One particular artist struck my eye during a trip to Cuba this past May for the Havana Biennial - Arlés del Rio. His installation, La necesidad de otros aires (The need of other airs), was one of most engaging and powerful in Zona Franca, a main exhibition site of the Biennial, and is now being featured in Nuevos Colores.

As I walked into the Morro Castile, the old Spanish fortress on the cliff above the mouth of Havana Harbor - a former prison turned exhibition space - a rainbow of long snorkels filled an entire room's ceiling like colorful straws that extended down, the mouthpieces just beyond my grasp. Enticing but unattainable, this work immediately resonates.

La necesidad de otros aires by Arlés del Rio. Image courtesy of the artist.

Robert Miller Gallery describes the work as "initiating an experience of the physical and psychological boundaries that surround the island of Cuba." Arlés first exhibited Fly away -- a chain-link fence with the contours of an airplane left where it might have burst through -- in the 2011 Havana Biennial. Addressing a similar theme, the universal message is clear. Existentially, we all wish to be free. Whether politically, creatively, in our hearts or in our souls, we have all felt that longing, to be able to express oneself and explore - to breathe other airs.

Fly away by Arlés del Rio. Image courtesy of the artist.

On my way to Arlés' studio, driving down the Malécon in a vintage Ford convertible, it was easy to get caught up in the nostalgia of all the old cars from the 50s. The shiny ones full of tourists, hooting and hollering as their drivers honked their horns in a colorful procession, a heavy contrast to the deteriorating buildings, the piles of rubble one must navigate throughout Havana, and the way the average Cuban lives.

Arlés' work is direct and speaks to the people. This was evident in Resaca (Undertow) - the beach he created along the Malécon, the main road that borders the city along the Gulf of Mexico. During the Biennial, a near mile-long stretch was dedicated to art installations, and while you might have expected there to be a natural beach bordering this road, instead there is a sea wall pounded by waves.

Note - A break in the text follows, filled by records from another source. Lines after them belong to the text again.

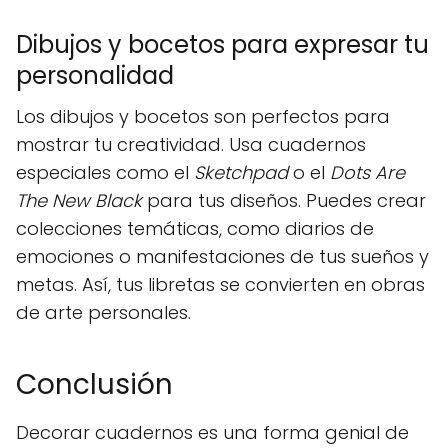
Dibujos y bocetos para expresar tu
personalidad
Los dibujos y bocetos son perfectos para
mostrar tu creatividad. Usa cuadernos
especiales como el
Sketchpad
o el
Dots Are
The New Black
para tus diseños. Puedes crear
colecciones temáticas, como diarios de
emociones o manifestaciones de tus sueños y
metas. Así, tus libretas se convierten en obras
de arte personales.
Conclusión
Decorar cuadernos es una forma genial de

Arlés' beach was full of sand, lounge chairs and cabanas - a place to escape the struggles of city life, reflect and even play. Due to antiquated transportation services, the average Cuban living in central and old Havana, the neighborhoods that also border this stretch of the Malécon, must endure a cumbersome journey to get to the nearest beach. Covered over by the sand, the sea wall was no longer visible and a new horizon was created. If only for a short interlude.

I keep thinking about the Sinatra song from the 1950s I heard all over Havana - My Way. There is an incredible energy there and a desire to interact with the US, but on their own terms. Arlés is one to watch as Cuba and America open up, and we become more acquainted with one another.

Resaca by Arlés del Rio. Image courtesy of the artist.